Texto: Isabel Figueiredo / Fotografia: Ricardo Oliveira Alves

A decoradora de interiores Gaya de Almeida Araújo é a responsável pelo projeto de total renovação dos interiores e exteriores desta casa, onde o respeito pela sua antiguidade – data dos anos 40 –, incluindo os elementos que refletem a sua época e o recurso à cor são os fatores a destacar.

Inspirada pelos interiores ‘haute couture’ parisienses, a decoração de Gaya reflete as suas experiências de vida e influências das passagens por cidades onde viveu e trabalhou como Paris, Lisboa, Nova Iorque e Los Angeles.

Situada a poucos quilómetros de Lisboa, numa zona densamente arborizada, tranquila e rica em edifícios de arquitetura romântica, a casa é um reduto de paz onde hoje habitam uma mãe e o filho. O objetivo foi, desde o início, renovar e recuperar, dar nova vida ao edifício existente mantendo a nobreza e características do mesmo.

Renovar e recuperar, porque se substituiu o velho e em mau estado pelo novo – caso dos puxadores e interruptores de época, por outros, novos, mas boas cópias encontradas por Gaya, bem como os sistemas de canalização e eletricidade, inteiramente refeitos.

O plano da casa também foi alvo de alterações. No sótão existem hoje uma suíte com casa de banho e um closet ao lado, destinados ao filho.

O piso intermédio foi alvo de restruturações e onde antes existiam seis pequenos espaços hoje alojam-se uma grande suíte com closet e casa de banho, e ainda um escritório e uma salinha de televisão, dando a esta zona da casa mais amplitude, novas funcionalidades e boas entradas de luz natural.

No piso de baixo há espaço para uma sala comum com 50m2, a cozinha, a casa de banho de visitas e uma lavandaria sendo este, com efeito, um dos mais destacáveis trabalhos de Gaya, a redistribuição e nova divisão dos espaços, “de mudar as portas de lugar, por exemplo, incluindo-se algumas de correr”, para menos ocupação de espaço. A par das obras de maior porte, salientamos outra caraterística do trabalho de Gaya, o uso da cor, sobretudo as tonalidades mais quentes. “As cores acompanham o meu trabalho há mais de 30 anos”, diz.

Tal é notório na maioria dos espaços, destacando-se as cores usadas na cozinha e numa das casas de banho, em rosa. “O rosa é muito recente para mim mas achava que seria uma cor muito agradável para viver, muito tranquila, e é mesmo!”, pontua. 

Ao nível dos materiais, foram incluídos novo mosaico hidráulico, novos azulejos e dada nova pintura para fazer face ao elevado estado de deterioração do edifício. Salvou-se o bonito chão de madeira, original, e aquele já existente no sótão, também de origem. As casas de banho, bem como a cozinha, e as janelas fazem igualmente parte dos espaços e elementos inteiramente remodelados e são importantes contributos para o que é hoje a morada desta família.
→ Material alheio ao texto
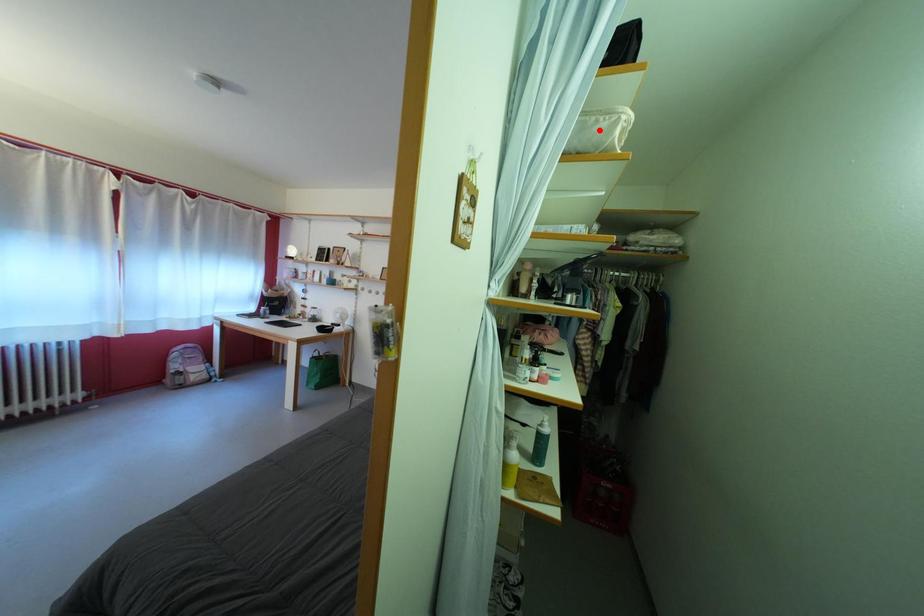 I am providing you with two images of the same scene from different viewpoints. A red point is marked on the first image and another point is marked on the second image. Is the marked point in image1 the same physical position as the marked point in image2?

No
A casa tem hoje dois quartos, duas casas de banho, sendo que uma é de visitas, uma sala de grandes dimensões, outra mais pequena e um escritório, para além da cozinha e da lavandaria.

Lá fora, a entrada é ladeada pelos dois potes de grandes dimensões, um com um limoeiro e o outro com uma tangerineira. A relva foi colocada durante o processo de renovação da casa, assim como o banco de pedra indiana antiga, mandado fazer por Gaya para o efeito. O jardim, pequeno, tem árvores de fruto, uma oliveira mandada plantar e ainda uma buganvília antiga. Neste espaço exterior, o mosaico hidráulico contorna a casa e constitui uma das principais mudanças no projeto, que alterou completamente a casa e replica com genuidade uma característica das casas desta zona.